Westport artist opens new exhibition

Westport artist Neil McCormack opened an exhibition of paintings at the Ennistymon Courthouse Gallery and Studios, County Clare last Saturday evening May 16. The exhibition continues until May 30.

Superficially, Niall McCormack's recent work deals in a familiar visual currency of the most tangible feature of the now-fading Celtic Tiger years: The burgeoning property market and the proliferation of housing units that have become a ubiquitous subtext to the contemporary Irish landscape. McCormack, it seems is presenting as an appositely familiar artistic metaphor. His meticulously rendered structures evoke architectural accuracy, and are effected with painstaking attention to detail. And yet these uniformly windowed housing units and agglomerations lack doors or chimneys - features that would render the structures practical and habitable. Thus the buildings enter the realm of the surreal, ciphers that reflect the artist's own concerns.

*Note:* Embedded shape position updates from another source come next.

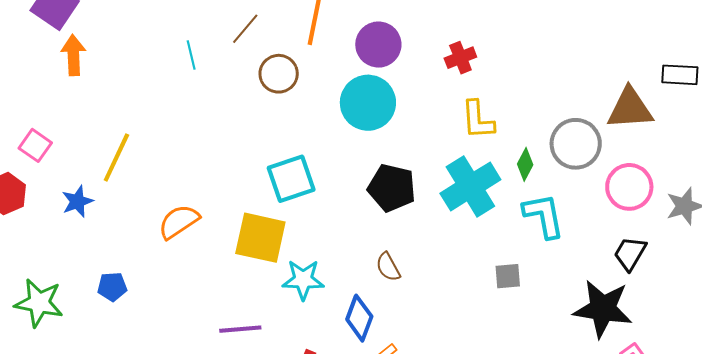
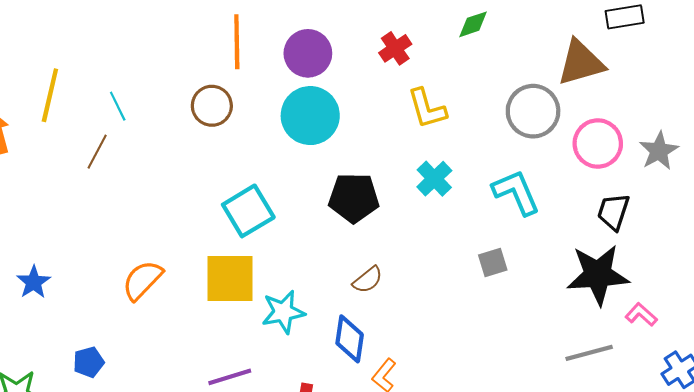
brown line: (245, 29) -> (97, 152), moved
yellow line: (116, 157) -> (50, 95), moved
green diamond: (525, 164) -> (473, 24), moved, turned 56
cyan cross: (470, 186) -> (434, 179), size x0.6
brown semicircle: (388, 267) -> (368, 280), turned -88

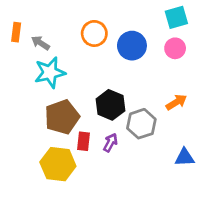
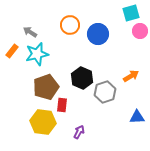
orange rectangle: (16, 32) -> (12, 51), moved, turned 32
pink circle: (175, 48) -> (140, 31), moved
purple arrow: (110, 143) -> (79, 132), moved

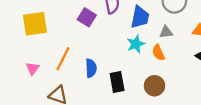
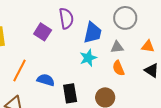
orange semicircle: (158, 53) -> (118, 68), moved
blue semicircle: (91, 68) -> (46, 80), turned -72

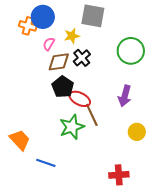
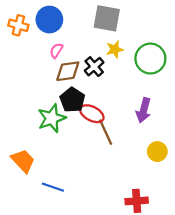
orange cross: (28, 26) -> (18, 25), moved
yellow star: (72, 36) -> (115, 49), moved
green star: (72, 127) -> (52, 118), moved

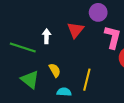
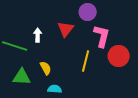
green triangle: (30, 80) -> (22, 77), turned -36
yellow line: (87, 80) -> (86, 61), moved

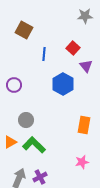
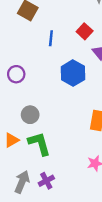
green L-shape: (34, 145) -> (39, 144), turned 30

The faceless uniformity of McCormack's houses creates a sense of disquiet and foreboding, of soullessness. It speaks of isolation and the contradictions of living together but being apart - a house not as the clichéed home but rather as an instrument of separation, of incarceration, even. The long, hard shadows cast hint at the melancholic urban landscapes of de Chirico or Sironi. The houses are located within an amorphous landscape of contours and horizons devoid of many features that would impart a sense of authentic, gritty reality: Even the silhouettes of Croagh Patrick and Clew Bay (the geography of the artist's own experience ) exist as schematic notes: Context uncontextualised.